Exercise goal:
An exact copy of every entry is needed, with the images left out.

Dataset excerpts:
%%

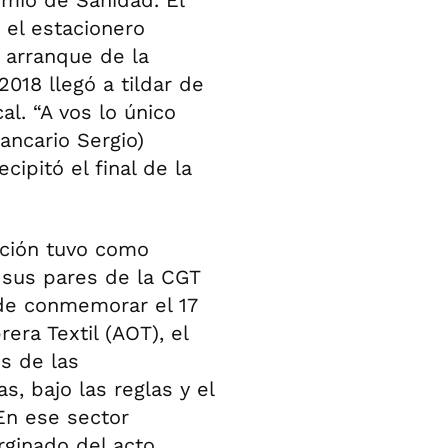
 el estacionero
 arranque de la
2018 llegó a tildar de
al. “A vos lo único
ancario Sergio)
cipitó el final de la
cción tuvo como
 sus pares de la CGT
de conmemorar el 17
era Textil (AOT), el
s de las
, bajo las reglas y el
 En ese sector
ginado del acto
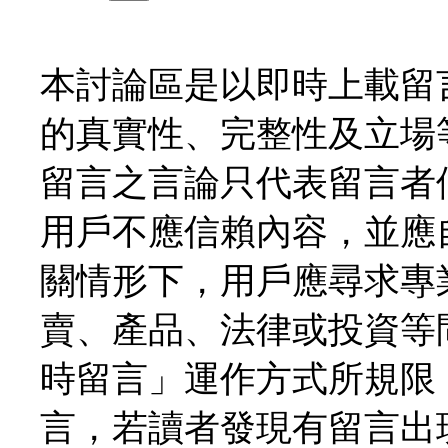
本討論區是以即時上載留
的真實性、完整性及立場
留言之言論只代表留言者
用戶不應信賴內容，並應
關情形下，用戶應尋求專
賣、產品、法律或投資等
時留言」運作方式所規限
言，若讀者發現有留言出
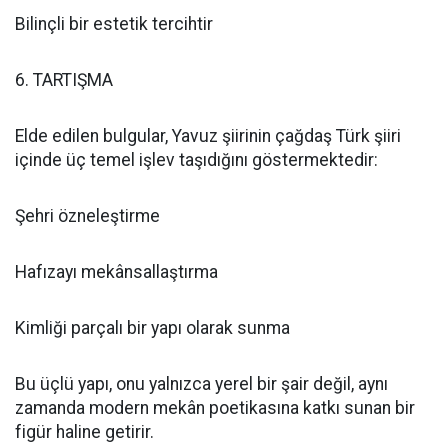
Bilinçli bir estetik tercihtir
6. TARTIŞMA
Elde edilen bulgular, Yavuz şiirinin çağdaş Türk şiiri
içinde üç temel işlev taşıdığını göstermektedir:
Şehri özneleştirme
Hafızayı mekânsallaştırma
Kimliği parçalı bir yapı olarak sunma
Bu üçlü yapı, onu yalnızca yerel bir şair değil, aynı
zamanda modern mekân poetikasına katkı sunan bir
figür haline getirir.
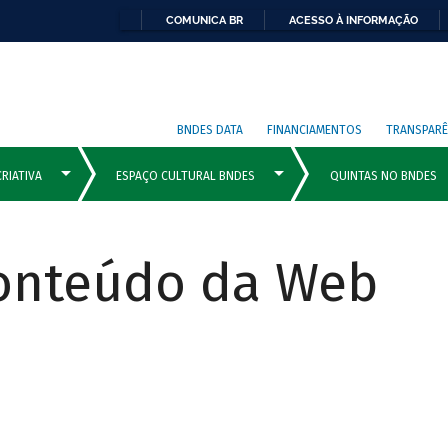
COMUNICA BR
ACESSO À INFORMAÇÃO
BNDES DATA
FINANCIAMENTOS
TRANSPARÊ
Conteúdo da Web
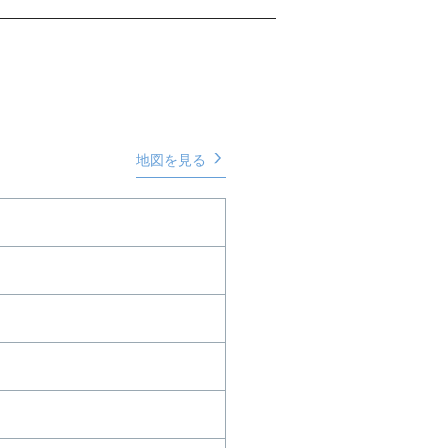
地図を見る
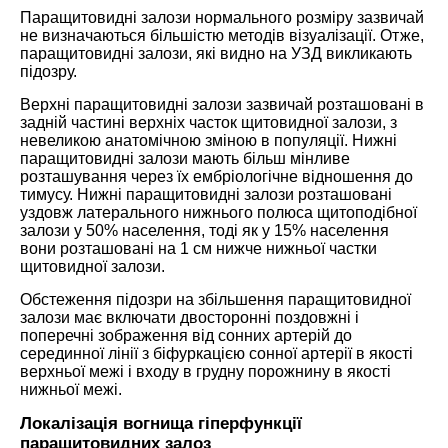
Паращитовидні залози нормального розміру зазвичай
не визначаються більшістю методів візуалізації. Отже,
паращитовидні залози, які видно на УЗД викликають
підозру.
Верхні паращитовидні залози зазвичай розташовані в
задній частині верхніх часток щитовидної залози, з
невеликою анатомічною зміною в популяції. Нижні
паращитовидні залози мають більш мінливе
розташування через їх ембріологічне відношення до
тимусу. Нижні паращитовидні залози розташовані
уздовж латерального нижнього полюса щитоподібної
залози у 50% населення, тоді як у 15% населення
вони розташовані на 1 см нижче нижньої частки
щитовидної залози.
Обстеження підозри на збільшення паращитовидної
залози має включати двосторонні поздовжні і
поперечні зображення від сонних артерій до
серединної лінії з біфуркацією сонної артерії в якості
верхньої межі і входу в грудну порожнину в якості
нижньої межі.
Локалізація вогнища гіперфункції
паращитовидних залоз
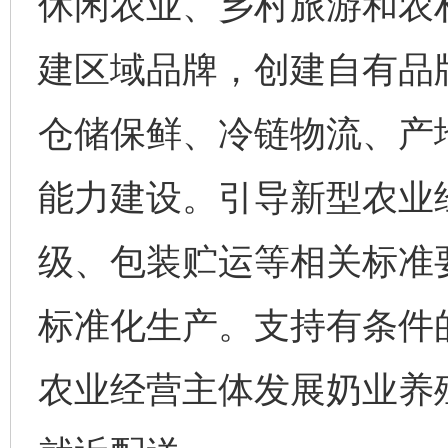
休闲农业、乡村旅游和农
建区域品牌，创建自有品
仓储保鲜、冷链物流、产
能力建设。引导新型农业
级、包装贮运等相关标准
标准化生产。支持有条件
农业经营主体发展奶业养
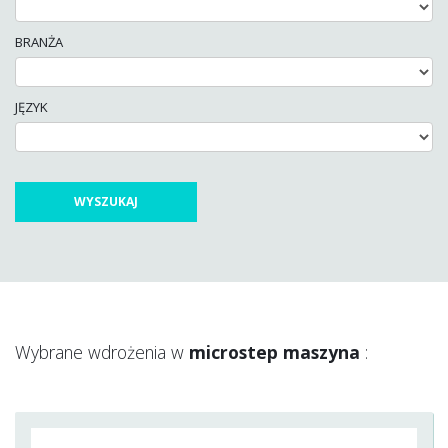
BRANŻA
JĘZYK
Wybrane wdrożenia w
microstep maszyna
:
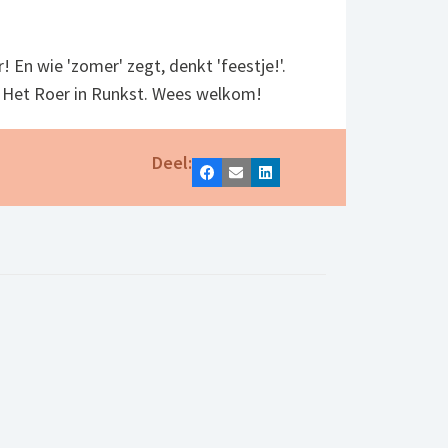
! En wie 'zomer' zegt, denkt 'feestje!'.
 Het Roer in Runkst. Wees welkom!
Deel:
Facebook
E-mail
LinkedIn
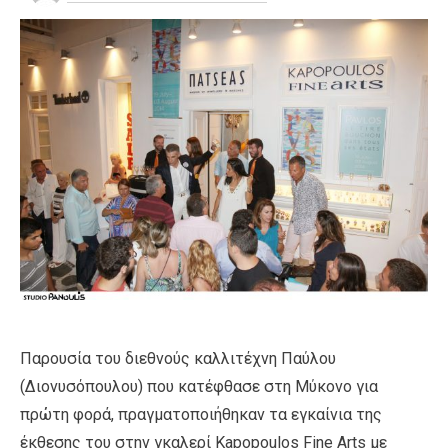
Παρουσία του διεθνούς καλλιτέχνη Παύλου
(Διονυσόπουλου) που κατέφθασε στη Μύκονο για
πρώτη φορά, πραγματοποιήθηκαν τα εγκαίνια της
έκθεσης του στην γκαλερί Kapopoulos Fine Arts με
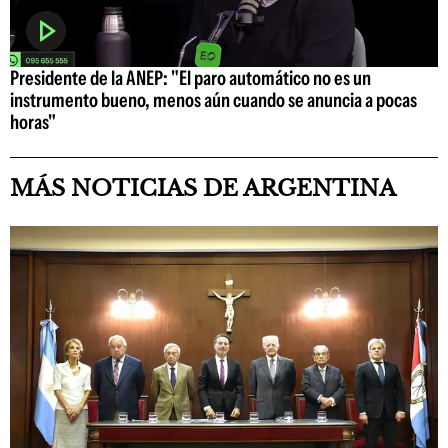
Presidente de la ANEP: "El paro automático no es un
instrumento bueno, menos aún cuando se anuncia a pocas
horas"
MÁS NOTICIAS DE ARGENTINA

%%

Completed exercise:
 el estacionero
 arranque de la
2018 llegó a tildar de
al. “A vos lo único
ancario Sergio)
cipitó el final de la
cción tuvo como
 sus pares de la CGT
de conmemorar el 17
era Textil (AOT), el
s de las
, bajo las reglas y el
 En ese sector
ginado del acto
本討論區是以即時上載留
的真實性、完整性及立場
留言之言論只代表留言者
用戶不應信賴內容，並應
關情形下，用戶應尋求專
賣、產品、法律或投資等
時留言」運作方式所規限
言，若讀者發現有留言出
Bilinçli bir estetik tercihtir
6. TARTIŞMA
Elde edilen bulgular, Yavuz şiirinin çağdaş Türk şiiri
içinde üç temel işlev taşıdığını göstermektedir:
Şehri özneleştirme
Hafızayı mekânsallaştırma
Kimliği parçalı bir yapı olarak sunma
Bu üçlü yapı, onu yalnızca yerel bir şair değil, aynı
zamanda modern mekân poetikasına katkı sunan bir
figür haline getirir.
COMUNICA BR
ACESSO À INFORMAÇÃO
BNDES DATA
FINANCIAMENTOS
TRANSPARÊ
Conteúdo da Web
地図を見る
Паращитовидні залози нормального розміру зазвичай
не визначаються більшістю методів візуалізації. Отже,
паращитовидні залози, які видно на УЗД викликають
підозру.
Верхні паращитовидні залози зазвичай розташовані в
задній частині верхніх часток щитовидної залози, з
невеликою анатомічною зміною в популяції. Нижні
паращитовидні залози мають більш мінливе
розташування через їх ембріологічне відношення до
тимусу. Нижні паращитовидні залози розташовані
уздовж латерального нижнього полюса щитоподібної
залози у 50% населення, тоді як у 15% населення
вони розташовані на 1 см нижче нижньої частки
щитовидної залози.
Обстеження підозри на збільшення паращитовидної
залози має включати двосторонні поздовжні і
поперечні зображення від сонних артерій до
серединної лінії з біфуркацією сонної артерії в якості
верхньої межі і входу в грудну порожнину в якості
нижньої межі.
Локалізація вогнища гіперфункції
паращитовидних залоз
休闲农业、乡村旅游和农
建区域品牌，创建自有品
仓储保鲜、冷链物流、产
能力建设。引导新型农业
级、包装贮运等相关标准
标准化生产。支持有条件
农业经营主体发展奶业养
BRANŻA
JĘZYK
Wybrane wdrożenia w
microstep maszyna
:
! En wie 'zomer' zegt, denkt 'feestje!'.
 Het Roer in Runkst. Wees welkom!
Deel:
Facebook
E-mail
LinkedIn
Παρουσία του διεθνούς καλλιτέχνη Παύλου
(Διονυσόπουλου) που κατέφθασε στη Μύκονο για
πρώτη φορά, πραγματοποιήθηκαν τα εγκαίνια της
έκθεσης του στην γκαλερί Kapopoulos Fine Arts με
Presidente de la ANEP: "El paro automático no es un
instrumento bueno, menos aún cuando se anuncia a pocas
horas"
MÁS NOTICIAS DE ARGENTINA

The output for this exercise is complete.